そうした交流のなかで、相手の条件もいろいろと受け入れてきた。帯同馬を認めたこともそのひとつ。先に触れたカランダガン、ゴリアット、オーギュストロダン、ロマンチックウォリアーらは、いずれも帯同馬を伴っての来日だった。
カランダガンについては、最初のコンタクトは2024年だったという。そこから地道なプレゼンを続け、昨秋のジャパンカップ出走へとつながった。
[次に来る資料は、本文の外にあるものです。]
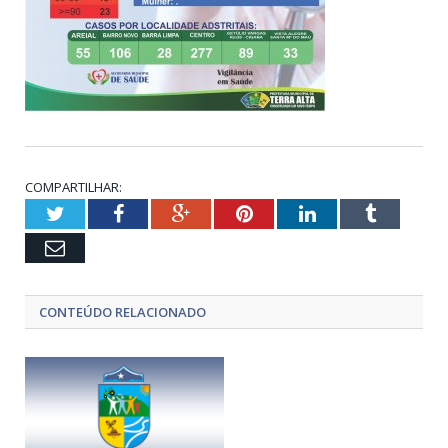
COMPARTILHAR:
Twitter
Facebook
Google+
Pinterest
LinkedIn
Tumblr
Email
CONTEÚDO RELACIONADO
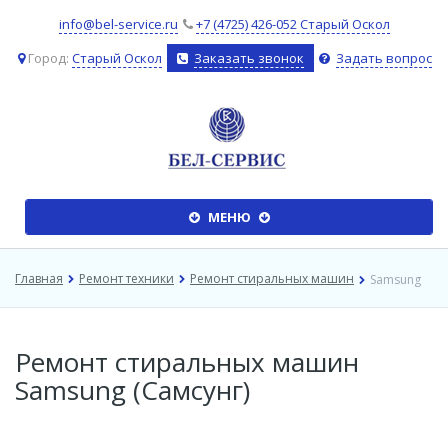
info@bel-service.ru
+7 (4725) 426-052 Старый Оскол
Город:
Старый Оскол
Заказать звонок
Задать вопрос
����
МЕНЮ
�����
Главная
Ремонт техники
Ремонт стиральных машин
Samsung
Ремонт стиральных машин
Samsung (Самсунг)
陣営の出走会見ではインセンティブに関する質問にも答えていたが、世界的な大馬主であるアガ・カーンスタッドからすれば、"ゼニカネ"だけの話ではなく、交渉に当たったJRA側の心意気などを通して、ジャパンカップというレースを評価し、出走を決断したことは間違いない。
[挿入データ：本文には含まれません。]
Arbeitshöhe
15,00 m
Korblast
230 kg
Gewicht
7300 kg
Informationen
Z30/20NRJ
こうしたJRAの海外スタッフによる取り組みは以前から行なわれていたが、より顕著に、積極的になったと感じたのは、コロナ禍の真っ只中だ。
コロナ禍初期に海外事務所へ赴任したある駐在員は、最初の半年は現地主催者の意向もあり、競馬場への立ち入りにも制限があって、赴任初年の秋頃には「調教師の誰とも知り合いになれていない」と肩を落としていた。
ところが1年もすると、その駐在員が赴任先の言語をほぼマスターし、すっかり現地の競馬サークルの輪のなかに溶け込んでいる姿を目にした。少しずつ制限が解かれると同時に、積極的な活動を開始。持ち前のコミュニケーション能力の高さによって、多くの関係者の信頼を勝ち取っていたのだ。
海外赴任の任期は、最大でも3年。そのため、当時海外で活動していた面々はすでに日本に戻って別の業務に就いている。だが、ヨーロッパにしろ、香港にしろ、アメリカ、オーストラリアにしろ、さらにこれまで話題にもならなかった南米からも日本へのプレゼンスが高まっている。それは直近の成果だけでなく、彼らが地道に撒いてきた種が芽吹いた証にほかならない。
現地時間1月20日に発表された2025年のワールドベストレースホースランキングでは、カランダガンが1位。ジャパンカップでカランダガンに次ぐ僅差の2着だったマスカレードボールが2位タイとなった。カランダガンの来日と勝利がなければ、この評価もなかっただろう。
「世界に通用する強い馬づくり」という目的は一見果たされているが、それは「世界が目標にする競馬づくり」にも言い換えられる。今年も日本の馬が世界中で活躍することと同時に、世界各国の強豪馬たちが日本に来てすばらしい走りを見せてくれることを期待したい。